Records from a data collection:
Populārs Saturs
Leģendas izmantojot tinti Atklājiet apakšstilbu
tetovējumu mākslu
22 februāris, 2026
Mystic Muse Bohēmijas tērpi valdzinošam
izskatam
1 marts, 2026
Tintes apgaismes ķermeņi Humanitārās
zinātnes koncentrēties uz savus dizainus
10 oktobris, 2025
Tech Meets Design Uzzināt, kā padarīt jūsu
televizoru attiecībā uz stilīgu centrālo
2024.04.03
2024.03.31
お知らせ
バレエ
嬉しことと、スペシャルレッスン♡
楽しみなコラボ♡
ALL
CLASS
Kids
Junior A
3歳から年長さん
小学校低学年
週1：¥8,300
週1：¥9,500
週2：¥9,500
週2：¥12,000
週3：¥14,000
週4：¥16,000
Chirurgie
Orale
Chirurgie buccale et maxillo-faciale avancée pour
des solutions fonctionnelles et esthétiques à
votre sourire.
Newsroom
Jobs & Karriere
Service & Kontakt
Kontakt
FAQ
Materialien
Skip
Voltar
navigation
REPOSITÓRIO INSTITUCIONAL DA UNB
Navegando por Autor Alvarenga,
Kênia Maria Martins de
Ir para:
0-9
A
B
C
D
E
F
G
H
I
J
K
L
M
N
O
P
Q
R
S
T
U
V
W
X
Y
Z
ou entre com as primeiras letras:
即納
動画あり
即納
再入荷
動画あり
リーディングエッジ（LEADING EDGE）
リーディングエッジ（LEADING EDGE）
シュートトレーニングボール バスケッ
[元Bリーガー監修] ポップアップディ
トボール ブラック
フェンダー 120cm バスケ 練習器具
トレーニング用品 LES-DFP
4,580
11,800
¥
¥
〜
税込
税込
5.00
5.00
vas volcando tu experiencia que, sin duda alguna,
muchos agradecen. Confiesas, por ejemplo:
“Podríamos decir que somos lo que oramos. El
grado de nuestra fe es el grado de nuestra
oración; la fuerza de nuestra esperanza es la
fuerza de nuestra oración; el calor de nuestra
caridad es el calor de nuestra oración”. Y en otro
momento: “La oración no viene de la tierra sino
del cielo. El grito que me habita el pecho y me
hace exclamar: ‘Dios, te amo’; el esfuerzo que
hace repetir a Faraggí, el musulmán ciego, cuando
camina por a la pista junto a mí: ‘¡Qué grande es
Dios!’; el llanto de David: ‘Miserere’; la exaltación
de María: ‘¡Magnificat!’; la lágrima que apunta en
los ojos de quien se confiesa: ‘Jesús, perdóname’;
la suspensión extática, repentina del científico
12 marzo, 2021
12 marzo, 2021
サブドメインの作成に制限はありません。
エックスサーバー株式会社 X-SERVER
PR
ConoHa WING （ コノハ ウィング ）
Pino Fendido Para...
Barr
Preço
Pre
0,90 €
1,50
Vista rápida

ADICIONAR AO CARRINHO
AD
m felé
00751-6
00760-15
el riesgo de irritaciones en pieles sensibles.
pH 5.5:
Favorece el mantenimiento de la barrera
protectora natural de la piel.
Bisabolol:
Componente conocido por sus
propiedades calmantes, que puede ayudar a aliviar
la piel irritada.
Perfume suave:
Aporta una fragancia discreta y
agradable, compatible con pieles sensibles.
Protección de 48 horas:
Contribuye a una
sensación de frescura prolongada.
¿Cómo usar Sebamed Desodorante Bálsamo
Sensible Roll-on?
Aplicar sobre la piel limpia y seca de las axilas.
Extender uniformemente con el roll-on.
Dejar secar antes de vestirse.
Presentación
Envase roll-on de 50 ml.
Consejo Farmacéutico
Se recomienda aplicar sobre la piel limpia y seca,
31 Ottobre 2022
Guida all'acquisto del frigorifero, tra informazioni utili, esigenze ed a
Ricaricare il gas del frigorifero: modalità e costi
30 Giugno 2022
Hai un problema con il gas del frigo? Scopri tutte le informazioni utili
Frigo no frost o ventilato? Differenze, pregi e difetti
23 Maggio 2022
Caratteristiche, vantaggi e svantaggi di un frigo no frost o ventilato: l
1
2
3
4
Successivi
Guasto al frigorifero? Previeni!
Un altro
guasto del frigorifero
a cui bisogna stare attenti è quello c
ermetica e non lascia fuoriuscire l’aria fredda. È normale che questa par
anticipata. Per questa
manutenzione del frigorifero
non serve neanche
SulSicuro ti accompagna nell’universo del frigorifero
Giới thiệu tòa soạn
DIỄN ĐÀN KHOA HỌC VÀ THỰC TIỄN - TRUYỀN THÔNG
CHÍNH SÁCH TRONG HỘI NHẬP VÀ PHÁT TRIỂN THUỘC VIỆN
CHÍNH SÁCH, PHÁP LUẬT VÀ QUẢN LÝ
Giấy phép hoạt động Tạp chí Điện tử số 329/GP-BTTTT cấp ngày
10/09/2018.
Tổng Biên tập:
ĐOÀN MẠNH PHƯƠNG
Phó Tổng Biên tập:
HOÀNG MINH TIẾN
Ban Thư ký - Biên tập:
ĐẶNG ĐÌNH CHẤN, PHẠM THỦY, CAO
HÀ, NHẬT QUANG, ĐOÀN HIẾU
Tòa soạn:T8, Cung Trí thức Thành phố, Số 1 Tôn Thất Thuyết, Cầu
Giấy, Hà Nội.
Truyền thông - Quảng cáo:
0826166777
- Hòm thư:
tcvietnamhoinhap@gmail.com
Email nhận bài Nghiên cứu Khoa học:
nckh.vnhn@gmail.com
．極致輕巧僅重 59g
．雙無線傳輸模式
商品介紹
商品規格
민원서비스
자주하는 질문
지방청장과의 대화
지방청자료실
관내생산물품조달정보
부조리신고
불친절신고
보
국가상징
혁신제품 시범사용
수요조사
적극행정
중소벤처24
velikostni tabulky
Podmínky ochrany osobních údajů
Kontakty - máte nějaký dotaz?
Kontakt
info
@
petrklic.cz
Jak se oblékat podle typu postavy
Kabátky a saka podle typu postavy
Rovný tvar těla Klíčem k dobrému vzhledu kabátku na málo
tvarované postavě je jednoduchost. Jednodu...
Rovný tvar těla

** TASK GOAL **
Go through the records above and copy each line where "soạn" is found.

** SOLUTION TO THIS TASK **
Giới thiệu tòa soạn
Tòa soạn:T8, Cung Trí thức Thành phố, Số 1 Tôn Thất Thuyết, Cầu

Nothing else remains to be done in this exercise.